What was this defiling bar of iron which was locked hard against its mouth? What were these straps which galled the tossing neck, this band which spanned its chest? In those instants of stillness ere the mantle had been plucked away Nigel had lain forward, had slipped the snaffle between the champing teeth, and had deftly secured it.
Blind, frantic fury surged in the yellow horse's heart once more at this new degradation, this badge of serfdom and infamy. His spirit rose high and menacing at the touch. He loathed this place, these people, all and everything which threatened his freedom. He would have done with them forever; he would see them no more. Let him away to the uttermost parts of the earth, to the great plains where freedom is. Anywhere over the far horizon where he could get away from the defiling bit and the insufferable mastery of man.
He turned with a rush, and one magnificent deer-like bound carried him over the four-foot gate. Nigel's hat had flown off, and his yellow curls streamed behind him as he rose and fell in the leap.

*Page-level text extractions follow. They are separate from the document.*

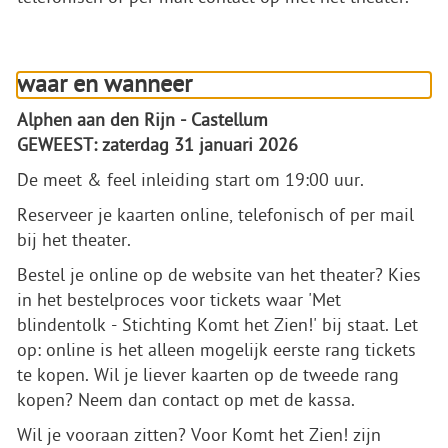
waar en wanneer
Alphen aan den Rijn - Castellum
GEWEEST: zaterdag 31 januari 2026
De meet & feel inleiding start om 19:00 uur.
Reserveer je kaarten online, telefonisch of per mail
bij het theater.
Bestel je online op de website van het theater? Kies
in het bestelproces voor tickets waar 'Met
blindentolk - Stichting Komt het Zien!' bij staat. Let
op: online is het alleen mogelijk eerste rang tickets
te kopen. Wil je liever kaarten op de tweede rang
kopen? Neem dan contact op met de kassa.
Wil je vooraan zitten? Voor Komt het Zien! zijn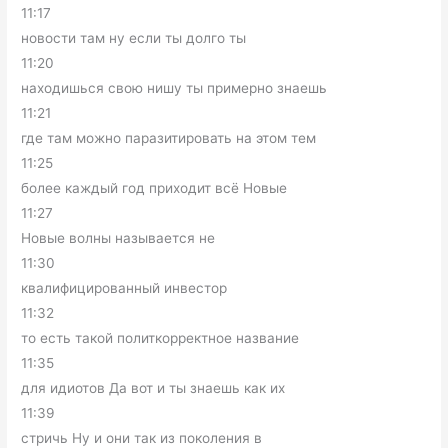
11:17
новости там ну если ты долго ты
11:20
находишься свою нишу ты примерно знаешь
11:21
где там можно паразитировать на этом тем
11:25
более каждый год приходит всё Новые
11:27
Новые волны называется не
11:30
квалифицированный инвестор
11:32
то есть такой политкорректное название
11:35
для идиотов Да вот и ты знаешь как их
11:39
стричь Ну и они так из поколения в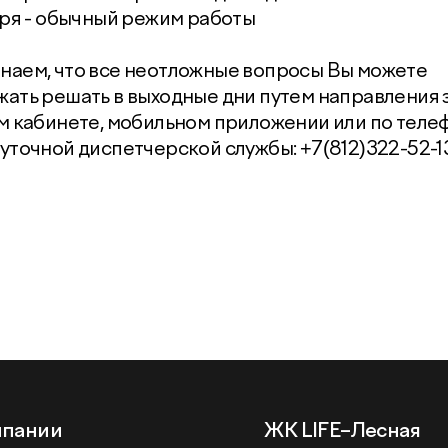
аря - обычный режим работы
аем, что все неотложные вопросы Вы можете
ать решать в выходные дни путем направления 
м кабинете, мобильном приложении или по теле
уточной диспетчерской службы: +7(812)322-52-13
мпании
ЖК LIFE–Лесная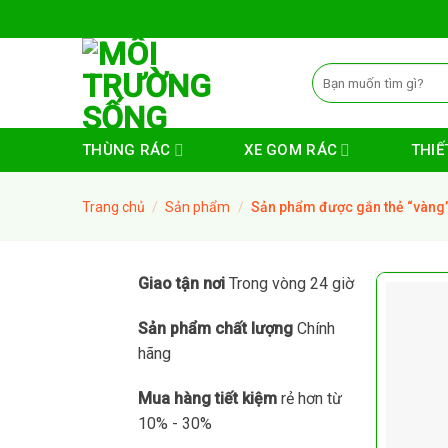
Skip
to
content
Tìm
kiếm:
THÙNG RÁC
XE GOM RÁC
THIẾT
Trang chủ
/
Sản phẩm
/
Sản phẩm được gắn thẻ “vàng
Giao tận nơi
Trong vòng 24 giờ
Sản phẩm chất lượng
Chính
hãng
Mua hàng tiết kiệm
rẻ hơn từ
10% - 30%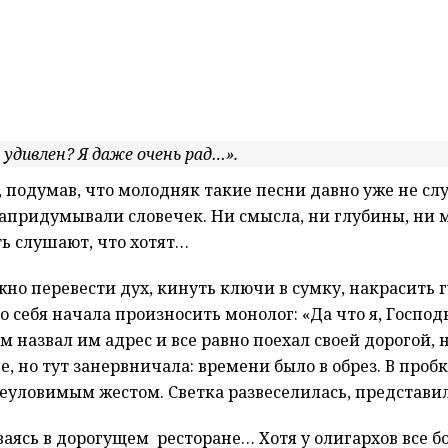
удивлен? Я даже очень рад…».
подумав, что молодняк такие песни давно уже не слуша
 Напридумывали словечек. Ни смысла, ни глубины, ни м
ть слушают, что хотят…
но перевести дух, кинуть ключи в сумку, накрасить г
ро себя начала произносить монолог: «Да что я, Госпо
м назвал им адрес и все равно поехал своей дорогой,
ге, но тут занервничала: времени было в обрез. В про
 неуловимым жестом. Светка развеселилась, представ
ваясь в дорогущем ресторане… Хотя у олигархов все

They were in the water-meadow now, and the rippling stream twenty feet wide gleamed in front of them running down to the main current of the Wey. The yellow horse gathered his haunches under him and flew over like an arrow. He took off from behind a boulder and cleared a furze-bush on the farther side. Two stones still mark the leap from hoof-mark to hoof-mark, and they are eleven good paces apart. Under the hanging branch of the great oak-tree on the farther side (that Quercus Tilfordiensis ordiensis is still shown as the bound of the Abby's immediate precincts) the great horse passed. He had hoped to sweep off his rider, but Nigel sank low on the heaving back with his face buried in the flying mane. The rough bough rasped him rudely, but never shook his spirit nor his grip. Rearing, plunging and struggling, Pommers broke through the sapling grove and was out on the broad stretch of Hankley Down.
And now came such a ride as still lingers in the gossip of the lowly country folk and forms the rude jingle of that old Surrey ballad, now nearly forgotten, save for the refrain:
The Doe that sped on Hinde Head, The Kestril on the winde, And Nigel on the Yellow Horse Can leave the world behinde.
Before them lay a rolling ocean of dark heather, knee-deep, swelling in billow on billow up to the clear-cut hill before them.
Above stretched one unbroken arch of peaceful blue, with a sun which was sinking down toward the Hampshire hills. Through the deep heather, down the gullies, over the watercourses, up the broken slopes, Pommers flew, his great heart bursting with rage, and every fiber quivering at the indignities which he had endured.
And still, do what he would, the man clung fast to his heaving sides and to his flying mane, silent, motionless, inexorable, letting him do what he would, but fixed as Fate upon his purpose.
Over Hankley Down, through Thursley Marsh, with the reeds up to his mud-splashed withers, onward up the long slope of the Headland of the Hinds, down by the Nutcombe Gorge, slipping, blundering, bounding, but never slackening his fearful speed, on went the great yellow horse. The villagers of Shottermill heard the wild clatter of hoofs, but ere they could swing the ox-hide curtains of their cottage doors horse and rider were lost amid the high bracken of the Haslemere Valley. On he went, and on, tossing the miles behind his flying hoofs. No marsh-land could clog him, no hill could hold him back. Up the slope of Linchmere and the long ascent of Fernhurst he thundered as on the level, and it was not until he had flown down the incline of Henley Hill, and the gray castle tower of Midhurst rose over the coppice in front, that at last the eager outstretched neck sank a little on the breast, and the breath came quick and fast. Look where he would in woodland and on down, his straining eyes could catch no sign of those plains of freedom which he sought.